03-Lab-4.Rmd

# (PART\*) Lab 4 - BIOL 205 {-}

*Last updated `r Sys.Date()`*

# Scripting in R {-}

At this stage, you have your draft protocol submitted which includes an articulation of the statistical analyses you plan to use. In this lab, we'll start preparing for running those analyses. To do this, we'll be moving away from using an R Shiny App and instead use a few `R` scripts.

# Using the RScripts {-}

`R` scripts are text files containing the commands (aka code) and comments used to perform computations. For BIOL 205, we've written the majority of the code for you. In BIOL 202, you'll be doing much more of this from scratch. Even though much of the code has been written for you, we encourage you to read through the scripts in detail and see if you can figure out with the help of the comments exactly what's going on! 

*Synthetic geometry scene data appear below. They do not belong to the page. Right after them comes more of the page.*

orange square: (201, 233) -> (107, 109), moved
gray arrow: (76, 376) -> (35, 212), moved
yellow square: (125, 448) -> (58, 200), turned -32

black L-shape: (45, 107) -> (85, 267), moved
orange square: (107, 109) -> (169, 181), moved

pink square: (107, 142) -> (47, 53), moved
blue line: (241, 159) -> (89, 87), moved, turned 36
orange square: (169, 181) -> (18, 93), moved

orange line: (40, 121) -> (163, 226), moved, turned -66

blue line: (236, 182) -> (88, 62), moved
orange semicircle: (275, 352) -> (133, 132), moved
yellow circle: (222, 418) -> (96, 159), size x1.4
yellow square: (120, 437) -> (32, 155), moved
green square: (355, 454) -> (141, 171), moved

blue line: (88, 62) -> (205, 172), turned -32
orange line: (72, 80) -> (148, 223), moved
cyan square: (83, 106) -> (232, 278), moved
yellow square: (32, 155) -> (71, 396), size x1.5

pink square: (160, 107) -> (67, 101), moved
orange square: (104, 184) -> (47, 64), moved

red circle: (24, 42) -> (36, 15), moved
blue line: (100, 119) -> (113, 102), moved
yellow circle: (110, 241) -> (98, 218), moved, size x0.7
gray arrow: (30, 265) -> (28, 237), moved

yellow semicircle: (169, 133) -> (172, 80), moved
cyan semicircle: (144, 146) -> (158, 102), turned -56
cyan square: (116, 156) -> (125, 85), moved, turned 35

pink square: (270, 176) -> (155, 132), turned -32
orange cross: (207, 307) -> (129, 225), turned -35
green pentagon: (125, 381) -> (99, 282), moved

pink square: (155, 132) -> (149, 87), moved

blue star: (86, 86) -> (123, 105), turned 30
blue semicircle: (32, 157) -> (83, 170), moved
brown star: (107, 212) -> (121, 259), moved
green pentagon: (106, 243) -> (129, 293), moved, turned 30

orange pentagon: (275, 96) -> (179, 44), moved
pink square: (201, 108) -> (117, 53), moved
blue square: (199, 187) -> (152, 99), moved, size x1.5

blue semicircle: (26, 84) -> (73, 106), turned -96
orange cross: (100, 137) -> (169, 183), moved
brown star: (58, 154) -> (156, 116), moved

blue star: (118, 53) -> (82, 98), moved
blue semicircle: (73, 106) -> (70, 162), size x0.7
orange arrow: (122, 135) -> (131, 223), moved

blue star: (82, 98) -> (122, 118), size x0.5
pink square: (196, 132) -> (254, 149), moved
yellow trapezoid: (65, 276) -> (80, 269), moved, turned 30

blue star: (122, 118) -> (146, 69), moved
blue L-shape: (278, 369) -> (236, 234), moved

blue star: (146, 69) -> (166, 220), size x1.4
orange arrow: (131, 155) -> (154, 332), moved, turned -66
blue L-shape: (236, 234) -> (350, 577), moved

There is a separate `R` script for each type of variable combination you might have for your research project. When it comes time for your final analysis, download the `R` script that corresponds to the types of variables you have in your experiment. In the mean time, download all or any that you're interested in looking through. 

* Both response and explanatory variables are categorical 
    * [BIOL205_Script_Categorical-Categorical.R](https://osf.io/download/sg7y6)
* Both response and explanatory variables are quantitative 
    * [BIOL205_Script_Quantitative-Quantitative.R](https://osf.io/download/adwg4)
* Categorical explanatory variable and quantitative response variable 
    * [BIOL205_Script_Quantitative-Categorical.R](https://osf.io/download/2hsk5)

<div class = "note">
While there are instructions within the `R` scripts themselves, the following sections describe how to use the `R` scripts in more detail. Be sure to read **everything here and in the `R` scripts!**

Alongside each line of code in the script is a comment proceeded with a hash tag (#). The comments are either descriptions of what the code is doing or instructions describing things you need to do.
</div>

<div class = "takeAway">
You must correctly set up your project and working directory using the instructions below for this to work. You must also not simply open your `R` script, but instead launch your RProject file and then from within RStudio load the script from the built in file manager.
</div>

The general workflow here is:

1. Launch RStudio using your RPoject file
2. Load your data
3. Provide the script with your variable names and the labels you'd like to use on your graphs
4. Generate a graph; the script will save these to your `figures/` directory
5. Run your descriptive stats; the script will save these to your `report/` directory where you can copy the relevant information to your RMarkdown file
6. Run you statistical analyses; the script will save these to your `report/` directory where you can copy the relevant information to your RMarkdown file

If you quite RStudio, you will need to re-run steps 1-3 to do any of steps 4-6 again.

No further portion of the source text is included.